WORK INSTRUCTION. Exactly those lines that run from the one containing "ＮＣネットワークブログ (894, 15)" through the last line of the entries below should be printed, and no others.

EXERCISE MATERIAL START

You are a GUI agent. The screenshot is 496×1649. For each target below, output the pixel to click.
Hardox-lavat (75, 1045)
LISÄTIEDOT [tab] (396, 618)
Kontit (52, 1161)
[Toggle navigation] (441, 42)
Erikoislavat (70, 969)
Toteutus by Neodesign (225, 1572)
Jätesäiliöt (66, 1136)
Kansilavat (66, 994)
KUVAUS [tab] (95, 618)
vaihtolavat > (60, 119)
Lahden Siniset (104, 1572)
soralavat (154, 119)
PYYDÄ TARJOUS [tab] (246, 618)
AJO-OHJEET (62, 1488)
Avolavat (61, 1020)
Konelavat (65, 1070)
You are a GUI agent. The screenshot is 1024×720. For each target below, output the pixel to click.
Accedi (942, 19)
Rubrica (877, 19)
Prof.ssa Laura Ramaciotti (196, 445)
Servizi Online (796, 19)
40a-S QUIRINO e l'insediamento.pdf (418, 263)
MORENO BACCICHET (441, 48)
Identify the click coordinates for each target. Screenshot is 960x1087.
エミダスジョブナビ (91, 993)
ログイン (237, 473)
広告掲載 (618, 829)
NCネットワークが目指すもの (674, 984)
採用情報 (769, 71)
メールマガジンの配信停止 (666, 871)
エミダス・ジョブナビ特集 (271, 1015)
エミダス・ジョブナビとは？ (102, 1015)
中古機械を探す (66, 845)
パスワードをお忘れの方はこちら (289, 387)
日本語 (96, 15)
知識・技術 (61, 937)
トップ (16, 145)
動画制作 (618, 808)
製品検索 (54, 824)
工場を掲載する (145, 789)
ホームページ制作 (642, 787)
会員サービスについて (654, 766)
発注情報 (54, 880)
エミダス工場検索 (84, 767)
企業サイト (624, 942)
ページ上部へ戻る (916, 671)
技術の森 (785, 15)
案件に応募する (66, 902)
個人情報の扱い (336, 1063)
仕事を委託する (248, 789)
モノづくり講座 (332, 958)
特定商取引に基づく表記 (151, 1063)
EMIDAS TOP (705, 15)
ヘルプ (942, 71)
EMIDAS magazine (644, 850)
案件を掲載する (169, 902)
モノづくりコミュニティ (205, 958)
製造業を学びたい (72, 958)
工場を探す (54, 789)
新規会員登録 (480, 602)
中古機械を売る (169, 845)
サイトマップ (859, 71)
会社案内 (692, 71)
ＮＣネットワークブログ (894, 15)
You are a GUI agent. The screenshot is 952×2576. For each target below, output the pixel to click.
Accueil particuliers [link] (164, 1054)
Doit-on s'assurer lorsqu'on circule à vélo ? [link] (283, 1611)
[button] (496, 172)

EXERCISE MATERIAL END

YOUR SOLUTION.
ＮＣネットワークブログ (894, 15)
You are a GUI agent. The screenshot is 952×2576. For each target below, output the pixel to click.
Accueil particuliers [link] (164, 1054)
Doit-on s'assurer lorsqu'on circule à vélo ? [link] (283, 1611)
[button] (496, 172)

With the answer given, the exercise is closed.